The mathematical model entails the use of a modified constitutive flux relationship for the flow behavior in the matrix, micro and macro-fractures rather than the empirical Darcy's equation. The Laplace transform method is employed to handle the resulting mathematical model to obtain semi-analytical expressions for the dimensionless matrix pressure, micro fracture pressure, macro fracture pressure, and wellbore flowrate. Subsequently, qualitative and quantitative validation of the rate-transient at the wellbore against existing solutions in literature are demonstrated.
The ATPM solution converges to both the transient linear double porosity diffusion mathematical model (DPM) and the sequential TPM solutions established in the literature under very limiting conditions. The sensitivity of the introduced parameters was analyzed and presented through numerically generated type curves. Parametric study suggests that the derived ATPM solution exhibits unique behaviors and trends not observed in the previous mathematical models.
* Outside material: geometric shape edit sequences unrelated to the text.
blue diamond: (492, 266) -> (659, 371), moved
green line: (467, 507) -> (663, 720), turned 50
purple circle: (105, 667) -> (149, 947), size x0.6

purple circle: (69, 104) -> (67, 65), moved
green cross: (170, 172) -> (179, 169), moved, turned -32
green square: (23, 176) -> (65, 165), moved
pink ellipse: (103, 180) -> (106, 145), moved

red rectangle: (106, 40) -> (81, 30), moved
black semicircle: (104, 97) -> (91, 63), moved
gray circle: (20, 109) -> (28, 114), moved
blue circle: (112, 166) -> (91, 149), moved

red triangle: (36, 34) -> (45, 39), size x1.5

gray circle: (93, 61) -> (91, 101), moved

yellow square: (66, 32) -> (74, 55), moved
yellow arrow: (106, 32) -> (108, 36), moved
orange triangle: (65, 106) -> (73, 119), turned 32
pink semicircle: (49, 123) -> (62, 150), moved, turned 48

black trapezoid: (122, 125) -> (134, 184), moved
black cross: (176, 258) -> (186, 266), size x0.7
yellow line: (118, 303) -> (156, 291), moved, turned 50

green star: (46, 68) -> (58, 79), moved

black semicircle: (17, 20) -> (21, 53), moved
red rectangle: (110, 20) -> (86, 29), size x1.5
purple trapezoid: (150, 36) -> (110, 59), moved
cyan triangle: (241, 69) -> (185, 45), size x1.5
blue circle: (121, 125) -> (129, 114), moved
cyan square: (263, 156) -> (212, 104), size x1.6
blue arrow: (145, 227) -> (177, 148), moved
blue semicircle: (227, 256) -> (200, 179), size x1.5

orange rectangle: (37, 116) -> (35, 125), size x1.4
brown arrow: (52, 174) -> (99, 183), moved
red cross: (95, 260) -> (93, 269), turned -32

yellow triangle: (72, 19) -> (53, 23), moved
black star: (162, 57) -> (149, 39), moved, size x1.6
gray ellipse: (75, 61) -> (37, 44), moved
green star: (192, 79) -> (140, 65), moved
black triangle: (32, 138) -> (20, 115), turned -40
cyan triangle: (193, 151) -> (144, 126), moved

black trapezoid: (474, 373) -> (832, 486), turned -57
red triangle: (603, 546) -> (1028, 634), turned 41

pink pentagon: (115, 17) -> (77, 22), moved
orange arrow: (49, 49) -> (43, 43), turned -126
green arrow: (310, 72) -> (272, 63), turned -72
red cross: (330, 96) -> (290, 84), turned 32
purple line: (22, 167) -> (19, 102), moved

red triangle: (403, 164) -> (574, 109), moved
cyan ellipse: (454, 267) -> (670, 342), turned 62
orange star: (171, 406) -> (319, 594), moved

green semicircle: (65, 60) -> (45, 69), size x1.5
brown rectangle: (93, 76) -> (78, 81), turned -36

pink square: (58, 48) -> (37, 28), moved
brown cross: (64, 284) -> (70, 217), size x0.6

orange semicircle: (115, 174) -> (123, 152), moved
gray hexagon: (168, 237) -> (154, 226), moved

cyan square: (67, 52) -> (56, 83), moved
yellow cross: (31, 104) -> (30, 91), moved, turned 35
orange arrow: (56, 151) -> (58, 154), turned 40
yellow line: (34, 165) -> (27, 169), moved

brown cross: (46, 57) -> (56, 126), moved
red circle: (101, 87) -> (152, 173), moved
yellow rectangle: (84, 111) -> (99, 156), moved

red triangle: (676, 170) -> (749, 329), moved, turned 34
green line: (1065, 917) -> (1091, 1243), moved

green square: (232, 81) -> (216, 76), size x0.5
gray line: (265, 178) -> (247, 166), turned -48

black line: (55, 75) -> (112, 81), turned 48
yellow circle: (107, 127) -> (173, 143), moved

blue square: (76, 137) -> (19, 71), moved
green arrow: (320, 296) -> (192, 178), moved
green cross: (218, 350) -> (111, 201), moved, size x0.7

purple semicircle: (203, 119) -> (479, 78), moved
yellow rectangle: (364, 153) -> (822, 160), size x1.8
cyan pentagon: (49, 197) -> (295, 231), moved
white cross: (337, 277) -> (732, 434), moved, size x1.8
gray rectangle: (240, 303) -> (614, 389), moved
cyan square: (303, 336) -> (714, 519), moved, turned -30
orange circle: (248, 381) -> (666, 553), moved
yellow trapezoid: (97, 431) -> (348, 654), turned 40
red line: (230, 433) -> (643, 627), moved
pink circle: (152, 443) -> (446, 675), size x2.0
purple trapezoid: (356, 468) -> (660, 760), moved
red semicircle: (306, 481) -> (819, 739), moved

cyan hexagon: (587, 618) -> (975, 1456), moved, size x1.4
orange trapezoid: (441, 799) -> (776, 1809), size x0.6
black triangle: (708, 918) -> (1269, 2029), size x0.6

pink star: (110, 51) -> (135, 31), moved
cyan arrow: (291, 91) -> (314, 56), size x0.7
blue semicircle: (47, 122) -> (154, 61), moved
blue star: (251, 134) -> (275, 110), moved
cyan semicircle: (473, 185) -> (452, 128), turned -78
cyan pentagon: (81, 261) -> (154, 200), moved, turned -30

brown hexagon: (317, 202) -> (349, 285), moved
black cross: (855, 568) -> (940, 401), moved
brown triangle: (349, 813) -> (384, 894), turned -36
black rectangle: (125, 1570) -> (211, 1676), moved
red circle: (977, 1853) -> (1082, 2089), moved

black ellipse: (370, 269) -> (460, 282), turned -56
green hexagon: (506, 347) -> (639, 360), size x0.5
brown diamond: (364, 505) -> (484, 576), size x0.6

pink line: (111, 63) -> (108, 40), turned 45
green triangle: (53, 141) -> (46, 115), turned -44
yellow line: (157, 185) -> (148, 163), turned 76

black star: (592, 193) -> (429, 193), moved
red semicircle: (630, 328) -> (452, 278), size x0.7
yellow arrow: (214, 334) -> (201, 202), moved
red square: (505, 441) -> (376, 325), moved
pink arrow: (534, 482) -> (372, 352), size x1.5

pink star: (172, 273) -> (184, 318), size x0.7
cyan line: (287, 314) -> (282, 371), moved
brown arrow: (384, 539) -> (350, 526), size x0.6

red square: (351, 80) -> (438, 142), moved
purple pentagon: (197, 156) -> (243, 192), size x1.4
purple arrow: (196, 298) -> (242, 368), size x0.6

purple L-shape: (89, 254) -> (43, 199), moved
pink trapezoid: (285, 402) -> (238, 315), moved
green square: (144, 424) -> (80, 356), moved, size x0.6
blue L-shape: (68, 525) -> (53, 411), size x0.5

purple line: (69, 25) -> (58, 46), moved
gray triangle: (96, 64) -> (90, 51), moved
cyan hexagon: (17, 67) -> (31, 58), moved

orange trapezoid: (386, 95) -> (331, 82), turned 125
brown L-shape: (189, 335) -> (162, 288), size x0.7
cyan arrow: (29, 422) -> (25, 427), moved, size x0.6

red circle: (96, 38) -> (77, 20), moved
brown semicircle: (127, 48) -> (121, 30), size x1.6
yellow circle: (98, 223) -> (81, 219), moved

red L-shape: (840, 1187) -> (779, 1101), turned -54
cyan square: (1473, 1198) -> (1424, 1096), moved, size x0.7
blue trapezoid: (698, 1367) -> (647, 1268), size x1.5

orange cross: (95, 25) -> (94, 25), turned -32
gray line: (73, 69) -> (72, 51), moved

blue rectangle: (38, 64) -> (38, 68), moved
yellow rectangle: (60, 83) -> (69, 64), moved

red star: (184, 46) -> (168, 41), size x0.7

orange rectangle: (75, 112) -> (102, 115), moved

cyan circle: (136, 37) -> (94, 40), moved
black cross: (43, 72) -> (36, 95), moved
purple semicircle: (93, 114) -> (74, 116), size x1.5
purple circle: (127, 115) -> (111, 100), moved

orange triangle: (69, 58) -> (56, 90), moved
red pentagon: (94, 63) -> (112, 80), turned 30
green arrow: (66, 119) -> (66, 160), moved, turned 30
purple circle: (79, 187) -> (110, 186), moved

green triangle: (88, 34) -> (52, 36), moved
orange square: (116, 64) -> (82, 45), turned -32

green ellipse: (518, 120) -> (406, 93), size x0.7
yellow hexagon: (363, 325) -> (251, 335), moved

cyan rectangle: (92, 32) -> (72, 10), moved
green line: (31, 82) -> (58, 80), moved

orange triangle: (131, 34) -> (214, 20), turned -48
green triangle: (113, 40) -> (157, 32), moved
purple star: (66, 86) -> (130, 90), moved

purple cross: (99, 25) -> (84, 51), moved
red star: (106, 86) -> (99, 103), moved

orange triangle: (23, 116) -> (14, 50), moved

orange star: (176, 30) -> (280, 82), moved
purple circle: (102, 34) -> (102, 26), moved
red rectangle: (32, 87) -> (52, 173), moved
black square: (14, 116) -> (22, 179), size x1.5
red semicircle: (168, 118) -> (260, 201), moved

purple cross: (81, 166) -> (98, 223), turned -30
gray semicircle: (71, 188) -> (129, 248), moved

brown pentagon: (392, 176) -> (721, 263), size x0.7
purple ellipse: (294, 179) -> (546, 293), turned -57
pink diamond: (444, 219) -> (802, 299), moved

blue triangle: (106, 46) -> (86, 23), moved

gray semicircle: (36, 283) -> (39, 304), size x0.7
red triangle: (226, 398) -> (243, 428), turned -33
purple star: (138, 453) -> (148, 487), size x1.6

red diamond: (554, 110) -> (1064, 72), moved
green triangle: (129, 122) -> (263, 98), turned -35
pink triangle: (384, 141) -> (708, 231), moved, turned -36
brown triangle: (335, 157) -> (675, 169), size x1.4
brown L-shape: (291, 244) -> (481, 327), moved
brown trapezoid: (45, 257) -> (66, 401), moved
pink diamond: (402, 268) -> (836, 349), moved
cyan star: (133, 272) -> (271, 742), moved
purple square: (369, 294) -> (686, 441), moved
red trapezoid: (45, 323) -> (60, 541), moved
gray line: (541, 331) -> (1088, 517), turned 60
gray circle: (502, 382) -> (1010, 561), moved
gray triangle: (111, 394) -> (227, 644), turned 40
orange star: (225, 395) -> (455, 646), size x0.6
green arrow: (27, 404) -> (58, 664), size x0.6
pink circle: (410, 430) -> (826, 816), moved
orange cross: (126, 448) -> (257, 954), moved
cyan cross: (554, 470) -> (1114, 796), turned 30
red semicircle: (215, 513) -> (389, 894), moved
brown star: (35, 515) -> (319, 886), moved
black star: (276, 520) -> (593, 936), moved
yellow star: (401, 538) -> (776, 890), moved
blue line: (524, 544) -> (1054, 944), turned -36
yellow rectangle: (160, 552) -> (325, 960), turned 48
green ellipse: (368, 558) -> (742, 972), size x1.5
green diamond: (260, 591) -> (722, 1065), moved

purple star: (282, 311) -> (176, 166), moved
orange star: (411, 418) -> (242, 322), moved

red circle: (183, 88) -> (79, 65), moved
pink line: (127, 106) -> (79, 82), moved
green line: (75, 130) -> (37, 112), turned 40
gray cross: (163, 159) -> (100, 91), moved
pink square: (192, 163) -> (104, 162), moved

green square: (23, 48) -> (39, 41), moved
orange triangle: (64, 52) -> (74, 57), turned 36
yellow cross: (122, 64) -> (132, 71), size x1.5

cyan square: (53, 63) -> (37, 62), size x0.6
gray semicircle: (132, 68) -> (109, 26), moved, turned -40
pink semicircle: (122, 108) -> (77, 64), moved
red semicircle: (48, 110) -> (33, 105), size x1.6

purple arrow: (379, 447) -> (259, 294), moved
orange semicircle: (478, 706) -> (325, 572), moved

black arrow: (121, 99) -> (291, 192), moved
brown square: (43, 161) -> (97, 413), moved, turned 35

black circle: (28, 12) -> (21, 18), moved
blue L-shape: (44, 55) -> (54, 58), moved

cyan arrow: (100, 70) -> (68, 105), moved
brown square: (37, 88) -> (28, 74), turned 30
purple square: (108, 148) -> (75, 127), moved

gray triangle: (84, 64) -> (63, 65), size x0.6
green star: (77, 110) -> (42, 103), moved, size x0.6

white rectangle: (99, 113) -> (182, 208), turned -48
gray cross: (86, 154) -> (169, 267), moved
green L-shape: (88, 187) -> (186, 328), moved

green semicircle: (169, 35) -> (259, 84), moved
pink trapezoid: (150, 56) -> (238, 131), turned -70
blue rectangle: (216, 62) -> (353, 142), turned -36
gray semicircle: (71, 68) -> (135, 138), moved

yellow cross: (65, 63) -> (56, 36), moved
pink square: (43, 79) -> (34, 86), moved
Furthermore, the parametric study reveals the magnitude of the diffusion exponent affects the slope of the straight line observed in the log-log plot of rate and time.
The advantage of the ATPM is that detailed information of the matrix, micro fracture and macro fracture petrophysical properties can be modeled as compared to the TPM. Furthermore, this model may find wide spread application for predicting the performance of horizontal wells producing in NNSGR's where analog studies reveal low spacing aspect ratio in the reservoir.